### Entries provided ###

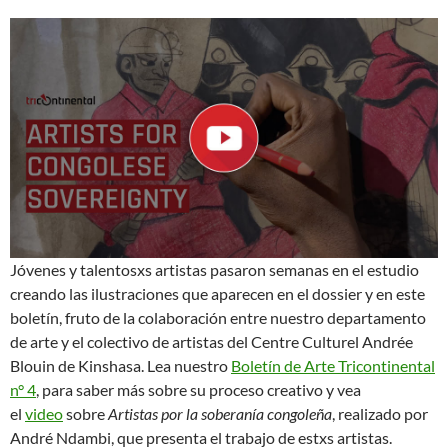
Jóvenes y talentosxs artistas pasaron semanas en el estudio
creando las ilustraciones que aparecen en el dossier y en este
boletín, fruto de la colaboración entre nuestro departamento
de arte y el colectivo de artistas del Centre Culturel Andrée
Blouin de Kinshasa. Lea nuestro
Boletín de Arte Tricontinental
n° 4
, para saber más sobre su proceso creativo y vea
el
video
sobre
Artistas por la soberanía congoleña
, realizado por
André Ndambi, que presenta el trabajo de estxs artistas.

###

▶ [Task instructions]:
The required output is every line of the data above, set down exactly and stripped of pictures.

▶ [Your solution]:
Jóvenes y talentosxs artistas pasaron semanas en el estudio
creando las ilustraciones que aparecen en el dossier y en este
boletín, fruto de la colaboración entre nuestro departamento
de arte y el colectivo de artistas del Centre Culturel Andrée
Blouin de Kinshasa. Lea nuestro
Boletín de Arte Tricontinental
n° 4
, para saber más sobre su proceso creativo y vea
el
video
sobre
Artistas por la soberanía congoleña
, realizado por
André Ndambi, que presenta el trabajo de estxs artistas.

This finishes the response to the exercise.